One of Trump's nominees for special master has been agreed to by the DOJ.
Reagan appointed a former NY district judge to play the role.
DOJ lawyers said he didn't have enough experience.
The Department of Justice has approved one of Donald Trump's candidates to be the special master and sift through the thousands of White House documents.
Raymond Dearie, a former Chief Judge of the United States District Court for the Eastern District of New York, will be allowed by the Department of Justice to act as a special master.
The approval of Dearie by the Department of Justice marks a rare agreement in the legal battle between the two parties.
Ronald Reagan nominated Dearie to serve on the US District court. He was appointed by Supreme Court Justice John Roberts to a 7-year term on the United States Foreign Intelligence Surveillance Court, where he oversaw requests by federal investigators for warrants against suspected foreign intelligence agents.
One of the five judges who signed off on the warrants to surveil Carter Page was a judge named Dearie. Two of the four approved warrants were declared invalid after the Inspector General found a number of misstatements and omissions in the applications by the FBI.

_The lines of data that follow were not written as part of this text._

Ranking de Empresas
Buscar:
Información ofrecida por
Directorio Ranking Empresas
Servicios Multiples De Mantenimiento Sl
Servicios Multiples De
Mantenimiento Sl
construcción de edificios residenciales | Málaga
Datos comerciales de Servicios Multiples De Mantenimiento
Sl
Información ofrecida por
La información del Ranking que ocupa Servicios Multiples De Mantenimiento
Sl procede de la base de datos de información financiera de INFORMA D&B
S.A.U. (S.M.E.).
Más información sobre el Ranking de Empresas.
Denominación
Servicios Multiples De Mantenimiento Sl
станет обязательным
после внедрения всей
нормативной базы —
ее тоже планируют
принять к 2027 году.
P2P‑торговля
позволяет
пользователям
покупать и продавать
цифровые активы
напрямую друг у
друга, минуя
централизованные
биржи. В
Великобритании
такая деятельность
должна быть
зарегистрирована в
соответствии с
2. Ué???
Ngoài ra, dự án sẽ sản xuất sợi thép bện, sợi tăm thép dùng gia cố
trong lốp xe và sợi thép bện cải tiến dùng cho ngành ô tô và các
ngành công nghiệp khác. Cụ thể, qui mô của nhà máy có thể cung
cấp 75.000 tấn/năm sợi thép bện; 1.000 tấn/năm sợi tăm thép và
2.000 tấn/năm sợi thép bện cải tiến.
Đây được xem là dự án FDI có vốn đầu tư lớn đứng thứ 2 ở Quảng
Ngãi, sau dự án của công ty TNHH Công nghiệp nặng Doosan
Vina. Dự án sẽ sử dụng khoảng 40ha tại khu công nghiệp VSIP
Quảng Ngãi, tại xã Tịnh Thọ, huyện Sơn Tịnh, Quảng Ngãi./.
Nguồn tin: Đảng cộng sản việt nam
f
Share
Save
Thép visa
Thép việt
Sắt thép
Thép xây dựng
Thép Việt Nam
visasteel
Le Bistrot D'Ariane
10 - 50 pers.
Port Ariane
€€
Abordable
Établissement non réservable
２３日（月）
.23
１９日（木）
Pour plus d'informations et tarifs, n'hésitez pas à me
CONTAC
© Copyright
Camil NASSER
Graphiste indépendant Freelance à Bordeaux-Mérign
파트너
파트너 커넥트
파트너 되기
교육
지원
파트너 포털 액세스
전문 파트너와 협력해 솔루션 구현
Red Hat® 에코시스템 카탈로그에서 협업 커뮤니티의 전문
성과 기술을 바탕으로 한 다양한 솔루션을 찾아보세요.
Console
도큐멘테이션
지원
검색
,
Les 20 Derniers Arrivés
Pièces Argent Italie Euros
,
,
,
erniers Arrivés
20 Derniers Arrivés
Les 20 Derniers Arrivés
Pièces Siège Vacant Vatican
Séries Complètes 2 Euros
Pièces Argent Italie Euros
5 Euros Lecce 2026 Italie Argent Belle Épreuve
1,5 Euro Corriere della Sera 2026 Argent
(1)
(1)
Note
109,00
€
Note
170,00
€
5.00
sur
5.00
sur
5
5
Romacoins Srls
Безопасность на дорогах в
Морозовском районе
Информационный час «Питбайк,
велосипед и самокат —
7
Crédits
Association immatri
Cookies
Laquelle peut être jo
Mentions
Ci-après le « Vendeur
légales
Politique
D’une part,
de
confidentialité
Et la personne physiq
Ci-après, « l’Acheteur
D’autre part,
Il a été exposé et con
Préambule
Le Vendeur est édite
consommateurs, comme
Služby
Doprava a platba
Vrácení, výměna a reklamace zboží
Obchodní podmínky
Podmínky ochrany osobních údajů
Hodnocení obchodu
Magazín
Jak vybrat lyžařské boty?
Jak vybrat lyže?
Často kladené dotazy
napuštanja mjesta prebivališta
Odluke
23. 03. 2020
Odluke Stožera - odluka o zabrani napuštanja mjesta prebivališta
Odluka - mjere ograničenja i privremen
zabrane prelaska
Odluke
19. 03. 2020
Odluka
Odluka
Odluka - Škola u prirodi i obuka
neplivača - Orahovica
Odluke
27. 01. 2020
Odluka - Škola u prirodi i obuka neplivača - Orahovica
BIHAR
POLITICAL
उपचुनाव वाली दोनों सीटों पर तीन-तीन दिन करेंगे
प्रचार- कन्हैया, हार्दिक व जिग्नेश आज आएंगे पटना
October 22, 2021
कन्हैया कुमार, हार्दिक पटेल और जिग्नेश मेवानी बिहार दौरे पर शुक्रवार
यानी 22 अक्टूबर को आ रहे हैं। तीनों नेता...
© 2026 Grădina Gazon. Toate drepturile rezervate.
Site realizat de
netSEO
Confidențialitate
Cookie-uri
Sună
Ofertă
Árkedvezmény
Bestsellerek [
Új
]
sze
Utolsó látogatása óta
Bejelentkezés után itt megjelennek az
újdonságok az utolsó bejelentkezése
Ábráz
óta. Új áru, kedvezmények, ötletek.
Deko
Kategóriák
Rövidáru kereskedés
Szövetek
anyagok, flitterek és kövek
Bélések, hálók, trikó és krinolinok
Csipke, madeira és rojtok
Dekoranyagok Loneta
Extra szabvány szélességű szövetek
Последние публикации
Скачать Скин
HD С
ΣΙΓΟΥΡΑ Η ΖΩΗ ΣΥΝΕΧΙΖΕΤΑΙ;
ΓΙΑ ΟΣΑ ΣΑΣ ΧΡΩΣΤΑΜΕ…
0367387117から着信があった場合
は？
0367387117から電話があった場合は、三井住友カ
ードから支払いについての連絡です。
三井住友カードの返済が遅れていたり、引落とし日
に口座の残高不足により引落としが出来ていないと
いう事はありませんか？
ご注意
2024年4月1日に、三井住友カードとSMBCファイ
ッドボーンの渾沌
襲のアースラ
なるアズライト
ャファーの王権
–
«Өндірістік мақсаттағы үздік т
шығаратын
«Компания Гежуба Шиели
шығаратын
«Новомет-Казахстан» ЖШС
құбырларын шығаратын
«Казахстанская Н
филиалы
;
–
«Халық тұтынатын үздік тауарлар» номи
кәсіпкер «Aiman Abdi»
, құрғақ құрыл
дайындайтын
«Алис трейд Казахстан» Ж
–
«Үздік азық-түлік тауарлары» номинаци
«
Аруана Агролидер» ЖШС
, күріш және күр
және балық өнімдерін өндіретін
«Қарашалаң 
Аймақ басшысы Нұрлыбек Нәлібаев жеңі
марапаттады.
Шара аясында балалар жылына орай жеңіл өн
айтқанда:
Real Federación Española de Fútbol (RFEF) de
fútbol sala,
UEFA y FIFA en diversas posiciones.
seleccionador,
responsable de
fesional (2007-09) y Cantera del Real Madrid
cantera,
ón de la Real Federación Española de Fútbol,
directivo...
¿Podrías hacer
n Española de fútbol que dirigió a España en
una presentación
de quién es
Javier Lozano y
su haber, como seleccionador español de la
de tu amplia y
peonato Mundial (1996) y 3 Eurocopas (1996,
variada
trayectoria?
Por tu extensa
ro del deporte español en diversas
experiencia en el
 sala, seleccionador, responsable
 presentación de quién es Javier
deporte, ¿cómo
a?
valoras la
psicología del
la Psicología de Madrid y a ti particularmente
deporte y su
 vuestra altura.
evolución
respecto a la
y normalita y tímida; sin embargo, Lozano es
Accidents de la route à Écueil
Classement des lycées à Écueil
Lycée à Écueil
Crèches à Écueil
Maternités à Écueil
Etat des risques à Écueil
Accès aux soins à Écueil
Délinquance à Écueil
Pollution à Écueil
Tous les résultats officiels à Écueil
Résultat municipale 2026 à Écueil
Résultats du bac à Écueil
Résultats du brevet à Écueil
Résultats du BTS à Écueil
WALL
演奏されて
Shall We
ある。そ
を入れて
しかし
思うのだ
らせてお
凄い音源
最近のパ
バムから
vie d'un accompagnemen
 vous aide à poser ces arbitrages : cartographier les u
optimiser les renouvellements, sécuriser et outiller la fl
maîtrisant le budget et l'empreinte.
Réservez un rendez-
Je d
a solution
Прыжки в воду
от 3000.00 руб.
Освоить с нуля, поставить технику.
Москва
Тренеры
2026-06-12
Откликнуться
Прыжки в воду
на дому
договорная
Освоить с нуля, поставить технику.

Last Thursday, the Department of Justice appealed a federal judge's decision to appoint a special master to review specific classified files.
Three former judges and a former counsel to the Governor of Florida were on the list of proposed candidates submitted by the parties by the end of last week. The DOJ didn't think he had the experience needed.
The DOJ's request for access to classified records was denied by Trump's team.
The special master would have to have the highest national security clearance in the US in order to be appointed.
Business Insider has an article on it.